Advice is available about a range of technology to help people stay safe both in the home and outside from door and bed sensors to movement detectors. One option that some people may choose is to use a Global Positioning System (GPS). This is a satellite navigation system that provides location and time information, which can help some people stay active and more independent for longer. A telecare version is available fitted into a special watch or other device like a key ring. Carers can get advice about how to use it online to see where the person is or they can ring someone from their local telecare support team who will find out for them.
Northumberland Telecare 01670 827 100
North Tyneside Care Call team. Tel 0191 200 6800 or email firstname.lastname@example.org
Although incontinence can be a distressing problem, it is a common one. There are a number of reasons why if you do have dementia you could become incontinent but it is not inevitable. A GP, community nurse, continence adviser or occupational therapist should be able to provide advice and suggest ways to make it easier to cope.
Life Stories is a way of gathering information to help people understand and know more about the person with dementia and their lives and interests. As their dementia progresses it can become much harder for the person to communicate things that they really like or dislike verbally. When people understand a person more fully it can help them to meet their needs better.
With the help of family, friends or staff it can be done quite simply by using photographs and writing important events in the person’s life down in an album or book. You might want to include information about their childhood, places they lived or worked, people and pets that were important to them.
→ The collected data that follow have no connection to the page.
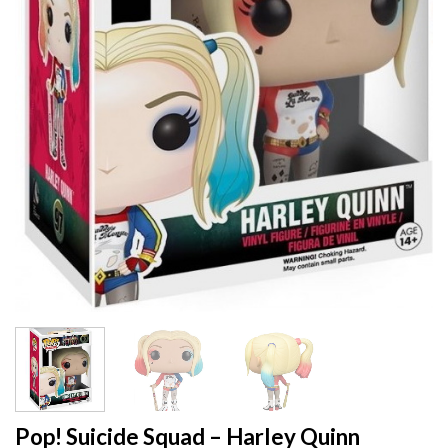
Pop! Suicide Squad – Harley Quinn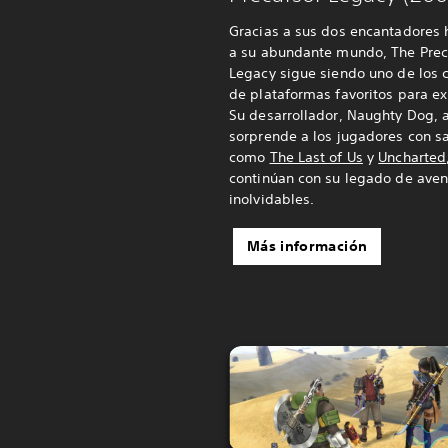
Gracias a sus dos encantadores 
a su abundante mundo, The Prec
Legacy sigue siendo uno de los c
de plataformas favoritos para ex
Su desarrollador, Naughty Dog, 
sorprende a los jugadores con s
como
The Last of Us
y
Uncharted
continúan con su legado de aven
inolvidables.
Más información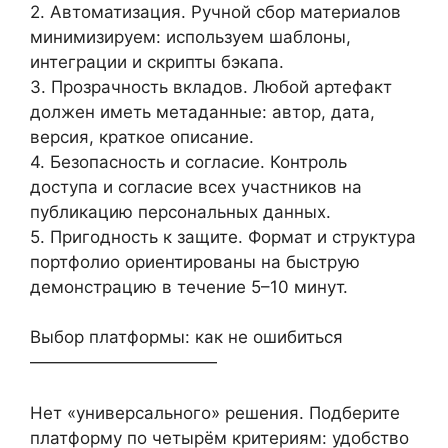
2. Автоматизация. Ручной сбор материалов
минимизируем: используем шаблоны,
интеграции и скрипты бэкапа.
3. Прозрачность вкладов. Любой артефакт
должен иметь метаданные: автор, дата,
версия, краткое описание.
4. Безопасность и согласие. Контроль
доступа и согласие всех участников на
публикацию персональных данных.
5. Пригодность к защите. Формат и структура
портфолио ориентированы на быструю
демонстрацию в течение 5–10 минут.
Выбор платформы: как не ошибиться
———————————
Нет «универсального» решения. Подберите
платформу по четырём критериям: удобство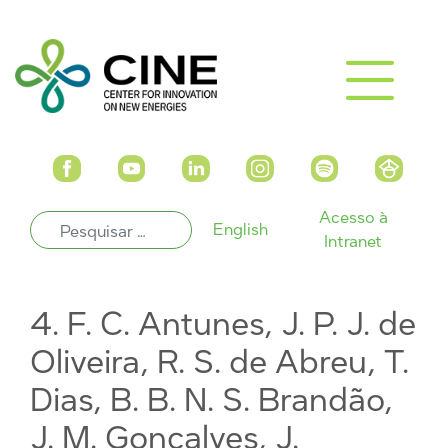
Acesso à
English
Intranet
4. F. C. Antunes, J. P. J. de
Oliveira, R. S. de Abreu, T.
Dias, B. B. N. S. Brandão,
J. M. Gonçalves, J.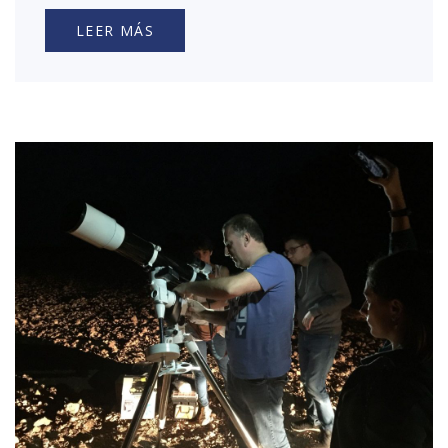
LEER MÁS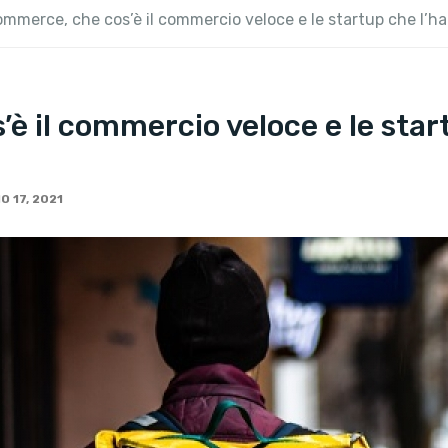
mmerce, che cos’è il commercio veloce e le startup che l’h
è il commercio veloce e le star
O 17, 2021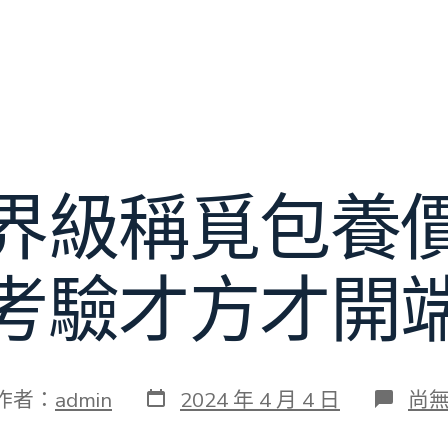
界級稱覓包養
考驗才方才開
發
在
作者：
admin
2024 年 4 月 4 日
尚
表
〈
日
到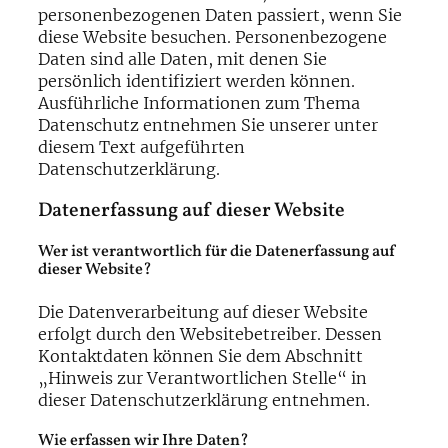
personenbezogenen Daten passiert, wenn Sie
diese Website besuchen. Personenbezogene
Daten sind alle Daten, mit denen Sie
persönlich identifiziert werden können.
Ausführliche Informationen zum Thema
Datenschutz entnehmen Sie unserer unter
diesem Text aufgeführten
Datenschutzerklärung.
Datenerfassung auf dieser Website
Wer ist verantwortlich für die Datenerfassung auf
dieser Website?
Die Datenverarbeitung auf dieser Website
erfolgt durch den Websitebetreiber. Dessen
Kontaktdaten können Sie dem Abschnitt
„Hinweis zur Verantwortlichen Stelle“ in
dieser Datenschutzerklärung entnehmen.
Wie erfassen wir Ihre Daten?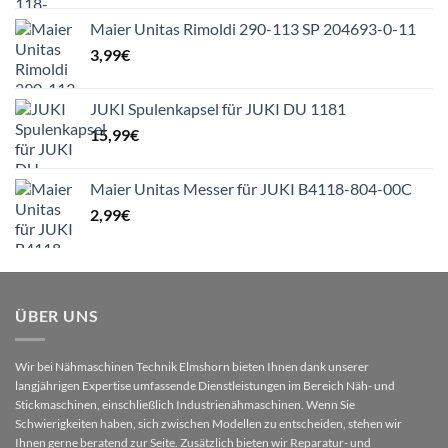
Maier Unitas Rimoldi 290-113 SP 204693-0-11
3,99
€
JUKI Spulenkapsel für JUKI DU 1181
15,99
€
Maier Unitas Messer für JUKI B4118-804-00C
2,99
€
ÜBER UNS
Wir bei Nähmaschinen Technik Elmshorn bieten Ihnen dank unserer
langjährigen Expertise umfassende Dienstleistungen im Bereich Näh- und
Stickmaschinen, einschließlich Industrienähmaschinen. Wenn Sie
Schwierigkeiten haben, sich zwischen Modellen zu entscheiden, stehen wir
Ihnen gerne beratend zur Seite. Zusätzlich bieten wir Reparatur- und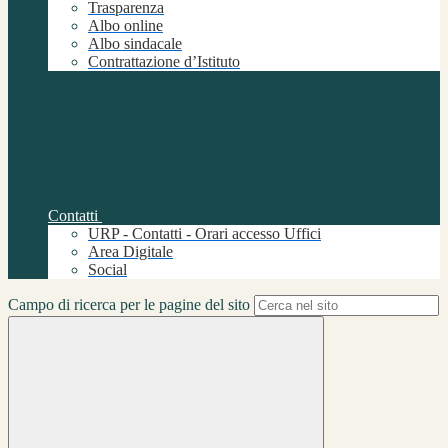
Trasparenza
Albo online
Albo sindacale
Contrattazione d’Istituto
Contatti
URP - Contatti - Orari accesso Uffici
Area Digitale
Social
Campo di ricerca per le pagine del sito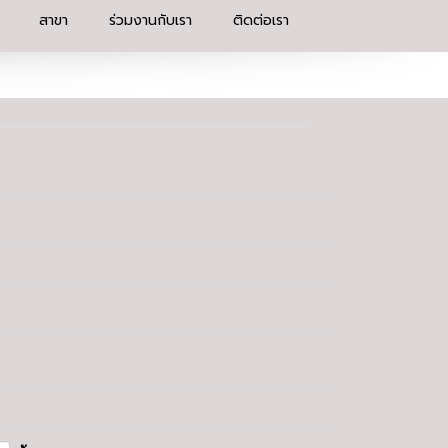
สาขา
ร่วมงานกับเรา
ติดต่อเรา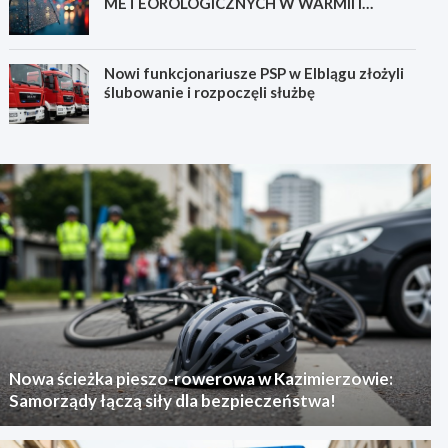
METEOROLOGICZNYCH W WARMII I
MAZURACH
Nowi funkcjonariusze PSP w Elblągu złożyli
ślubowanie i rozpoczęli służbę
Nowa ścieżka pieszo-rowerowa w Kazimierzowie:
Samorządy łączą siły dla bezpieczeństwa!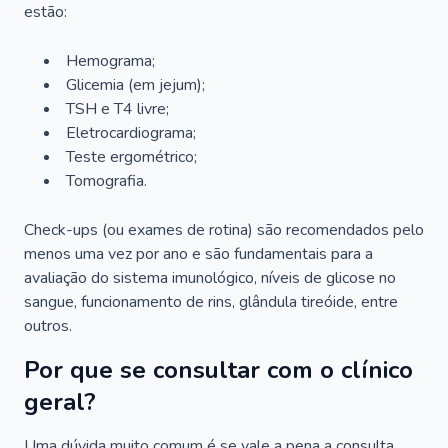
estão:
Hemograma;
Glicemia (em jejum);
TSH e T4 livre;
Eletrocardiograma;
Teste ergométrico;
Tomografia.
Check-ups (ou exames de rotina) são recomendados pelo
menos uma vez por ano e são fundamentais para a
avaliação do sistema imunológico, níveis de glicose no
sangue, funcionamento de rins, glândula tireóide, entre
outros.
Por que se consultar com o clínico
geral?
Uma dúvida muito comum é se vale a pena a consulta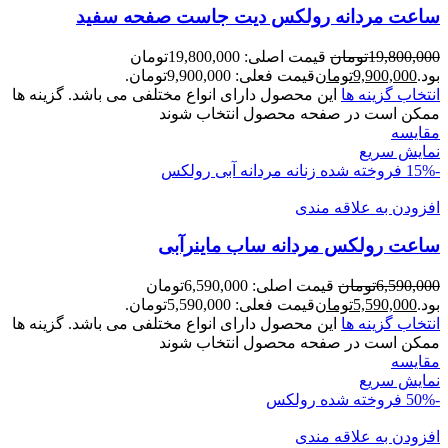
ساعت مردانه رولکس ديت جاست صفحه سفيد
19,800,000
تومان
قیمت اصلی: 19,800,000تومان
بود.
9,900,000
تومان
قیمت فعلی: 9,900,000تومان.
انتخاب گزینه ها
این محصول دارای انواع مختلفی می باشد. گزینه ها
ممکن است در صفحه محصول انتخاب شوند
مقايسه
نمایش سریع
-15%
فروخته شده
زنانه
مردانه
آبی
رولکس
افزودن به علاقه مندی
ساعت رولکس مردانه ساب ماينرآبی
6,590,000
تومان
قیمت اصلی: 6,590,000تومان
بود.
5,590,000
تومان
قیمت فعلی: 5,590,000تومان.
انتخاب گزینه ها
این محصول دارای انواع مختلفی می باشد. گزینه ها
ممکن است در صفحه محصول انتخاب شوند
مقايسه
نمایش سریع
-50%
فروخته شده
رولکس
افزودن به علاقه مندی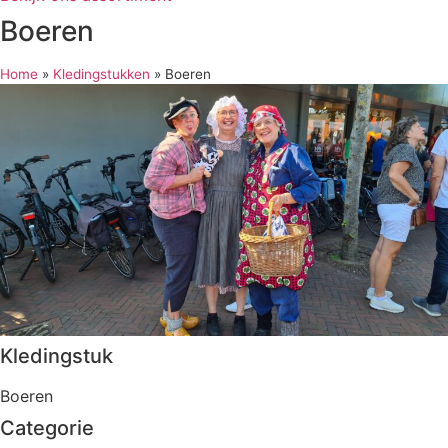
Boeren
Home
»
Kledingstukken
»
Boeren
Kledingstuk
Boeren
Categorie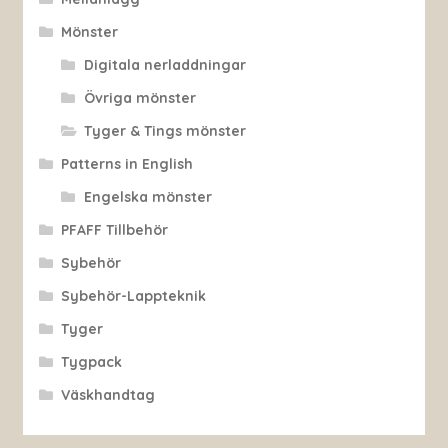
Mönster
Digitala nerladdningar
Övriga mönster
Tyger & Tings mönster
Patterns in English
Engelska mönster
PFAFF Tillbehör
Sybehör
Sybehör-Lappteknik
Tyger
Tygpack
Väskhandtag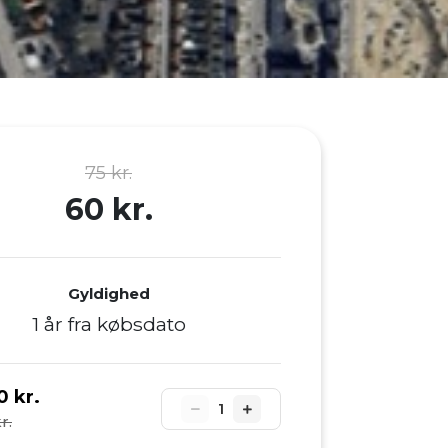
75 kr.
60 kr.
Gyldighed
1 år fra købsdato
0 kr.
1
r.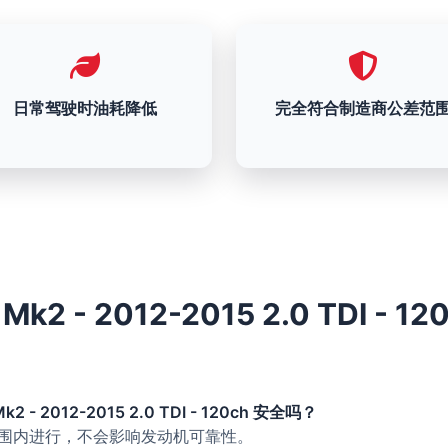
日常驾驶时油耗降低
完全符合制造商公差范
 Mk2 - 2012-2015 2.0 TDI - 1
k2 - 2012-2015 2.0 TDI - 120ch 安全吗？
的范围内进行，不会影响发动机可靠性。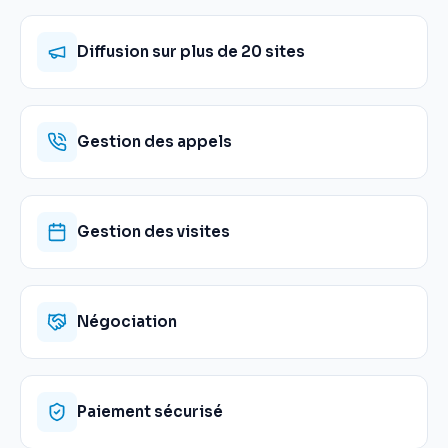
Diffusion sur plus de 20 sites
Gestion des appels
Gestion des visites
Négociation
Paiement sécurisé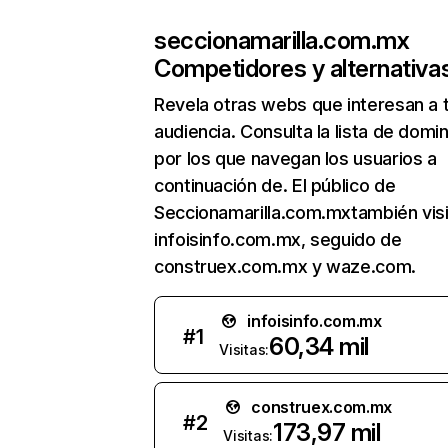
seccionamarilla.com.mx
Competidores y alternativa
Revela otras webs que interesan a 
audiencia. Consulta la lista de domi
por los que navegan los usuarios a
continuación de. El público de
Seccionamarilla.com.mxtambién visi
infoisinfo.com.mx, seguido de
construex.com.mx y waze.com.
infoisinfo.com.mx
#
1
60,34 mil
Visitas:
construex.com.mx
#
2
173,97 mil
Visitas: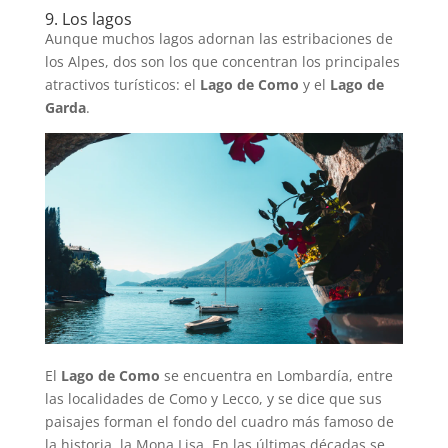
9. Los lagos
Aunque muchos lagos adornan las estribaciones de
los Alpes, dos son los que concentran los principales
atractivos turísticos: el
Lago de Como
y el
Lago de
Garda
.
El
Lago de Como
se encuentra en Lombardía, entre
las localidades de Como y Lecco, y se dice que sus
paisajes forman el fondo del cuadro más famoso de
la historia, la Mona Lisa. En las últimas décadas se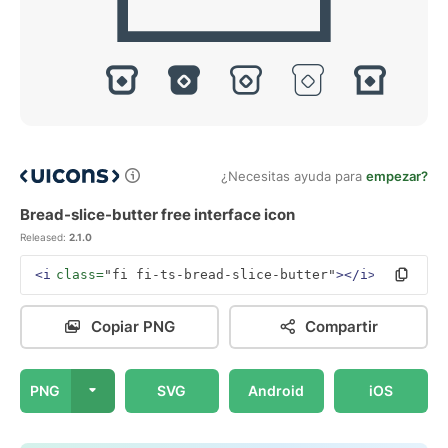
¿Necesitas ayuda para
empezar?
Bread-slice-butter free interface icon
Released:
2.1.0
<i
class=
"fi fi-ts-bread-slice-butter"
></i>
Copiar PNG
Compartir
PNG
SVG
Android
iOS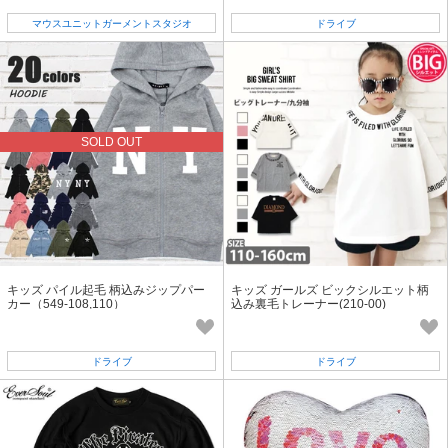
マウスユニットガーメントスタジオ
ドライブ
SOLD OUT
キッズ パイル起毛 柄込みジップパー
キッズ ガールズ ビックシルエット柄
カー（549-108,110）
込み裏毛トレーナー(210-00)
ドライブ
ドライブ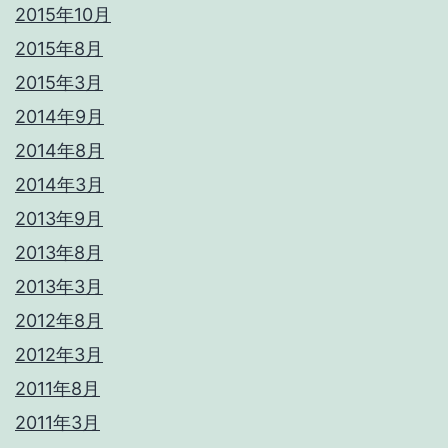
2015年10月
2015年8月
2015年3月
2014年9月
2014年8月
2014年3月
2013年9月
2013年8月
2013年3月
2012年8月
2012年3月
2011年8月
2011年3月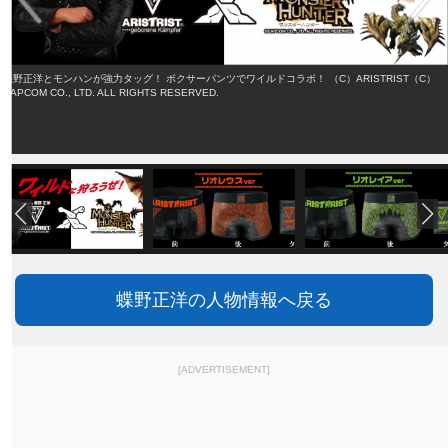
蝶野正洋とモンハンが強力タッグ！ ボクサーパンツでワイルドコラボ！ （C）ARISTRIST（C）
CAPCOM CO., LTD. ALL RIGHTS RESERVED.
蝶野正洋の人物情報へ戻る
[ADVERTISEMENT]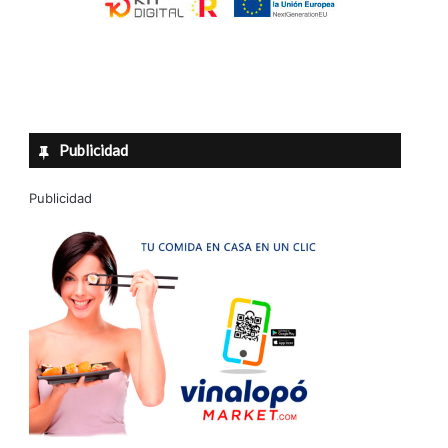
Publicidad
Publicidad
Some people may choose to do this on a computer and print a copy off. It can even be a short presentation to show others on a DVD or laptop. Some people choose to record lots of things in their life story, while others have a short summary and “10 things you need to know about me”. It can then be used by a range of people as a conversation point to encourage interaction and to know more about important things like routines. Click here for examples of life stories created for people living with dementia.
Dementia Friends is a Government programme lead by the Alzheimer’s Society that aims to make everyday life better for people with dementia by changing the way the nation thinks, talks and acts. The target is a million Dementia Friends in England by 2015. A Dementia Friend is an individual who has the confidence to help people with dementia feel understood and included in their community. They are someone who has been to a Dementia Friends’ training session and has pledged to take action within their local community.
A diagnosis of dementia does not mean you must stop working, although it is advisable to tell your employer. A disability employment officer at Jobcentre Plus can give advice. Adjusting working hours, reducing distractions from the working environment and using technology can help, or considering other alternative types of work may also be beneficial.